*** INPUT DATA

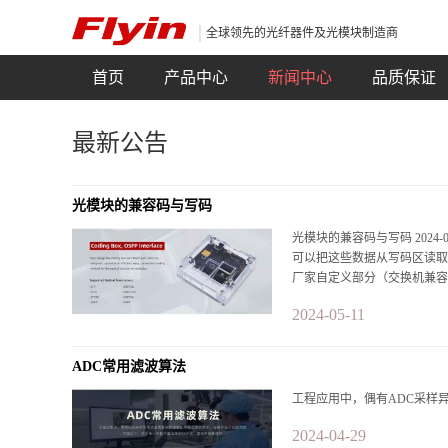
全球领先的光纤器件及光模块制造商
首页
产品中心
新闻中心
品质保证
最新公告
光模块的兼容码与写码
光模块的兼容码与写码 2024
可以把这些数据从写码区读取
厂家自定义部分（交换机兼容
2024-05-11
ADC常用滤波算法
工程应用中，偶有ADC采样
2024-04-29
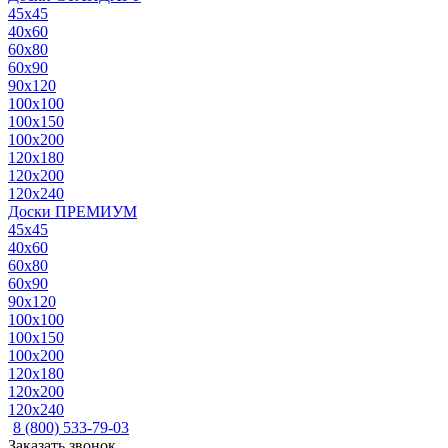
45x45
40x60
60x80
60x90
90x120
100x100
100x150
100x200
120x180
120x200
120x240
Доски ПРЕМИУМ
45x45
40x60
60x80
60x90
90x120
100x100
100x150
100x200
120x180
120x200
120x240
8 (800) 533-79-03
Заказать звонок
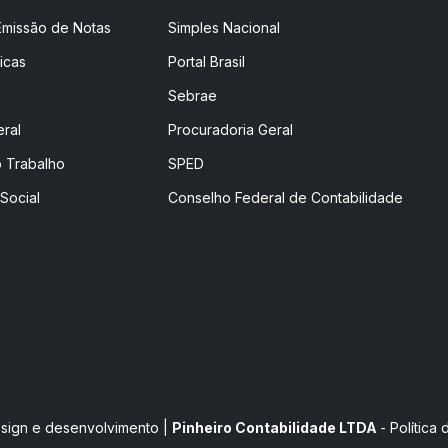
Emissão de Notas
Simples Nacional
icas
Portal Brasil
Sebrae
eral
Procuradoria Geral
o Trabalho
SPED
Social
Conselho Federal de Contabilidade
sign e desenvolvimento
|
Pinheiro Contabilidade LTDA
-
Política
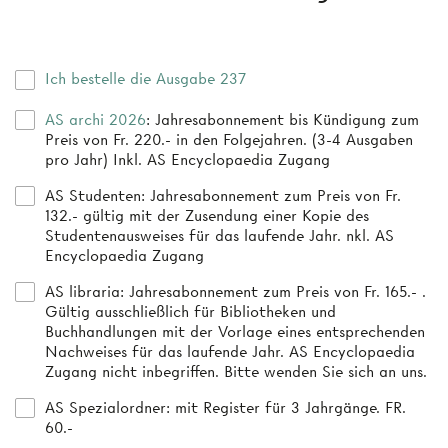
Ich bestelle die Ausgabe 237
AS archi 2026
: Jahresabonnement bis Kündigung zum
Preis von Fr. 220.- in den Folgejahren. (3-4 Ausgaben
pro Jahr) Inkl. AS Encyclopaedia Zugang
AS Studenten
: Jahresabonnement zum Preis von Fr.
132.- gültig mit der Zusendung einer Kopie des
Studentenausweises für das laufende Jahr. nkl. AS
Encyclopaedia Zugang
AS libraria
: Jahresabonnement zum Preis von Fr. 165.- .
Gültig ausschließlich für Bibliotheken und
Buchhandlungen mit der Vorlage eines entsprechenden
Nachweises für das laufende Jahr. AS Encyclopaedia
Zugang nicht inbegriffen. Bitte wenden Sie sich an uns.
AS Spezialordner
: mit Register für 3 Jahrgänge. FR.
60.-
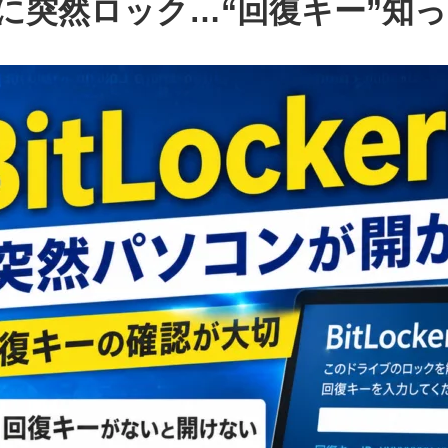
更新後に突然ロック…“回復キー”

******

__ASSIGNMENT__. The result should be an exact repetition of all the records. Drop the pictures.

__RESPONSE FOR THIS EXERCISE__.
全球领先的光纤器件及光模块制造商
首页
产品中心
新闻中心
品质保证
最新公告
光模块的兼容码与写码
光模块的兼容码与写码 2024
可以把这些数据从写码区读取
厂家自定义部分（交换机兼容
2024-05-11
ADC常用滤波算法
工程应用中，偶有ADC采样
2024-04-29
45x45
40x60
60x80
60x90
90x120
100x100
100x150
100x200
120x180
120x200
120x240
Доски ПРЕМИУМ
45x45
40x60
60x80
60x90
90x120
100x100
100x150
100x200
120x180
120x200
120x240
8 (800) 533-79-03
Заказать звонок
Emissão de Notas
Simples Nacional
icas
Portal Brasil
Sebrae
eral
Procuradoria Geral
o Trabalho
SPED
Social
Conselho Federal de Contabilidade
sign e desenvolvimento
|
Pinheiro Contabilidade LTDA
-
Política
Ich bestelle die Ausgabe 237
AS archi 2026
: Jahresabonnement bis Kündigung zum
Preis von Fr. 220.- in den Folgejahren. (3-4 Ausgaben
pro Jahr) Inkl. AS Encyclopaedia Zugang
AS Studenten
: Jahresabonnement zum Preis von Fr.
132.- gültig mit der Zusendung einer Kopie des
Studentenausweises für das laufende Jahr. nkl. AS
Encyclopaedia Zugang
AS libraria
: Jahresabonnement zum Preis von Fr. 165.- .
Gültig ausschließlich für Bibliotheken und
Buchhandlungen mit der Vorlage eines entsprechenden
Nachweises für das laufende Jahr. AS Encyclopaedia
Zugang nicht inbegriffen. Bitte wenden Sie sich an uns.
AS Spezialordner
: mit Register für 3 Jahrgänge. FR.
60.-
更新後に突然ロック…“回復キー”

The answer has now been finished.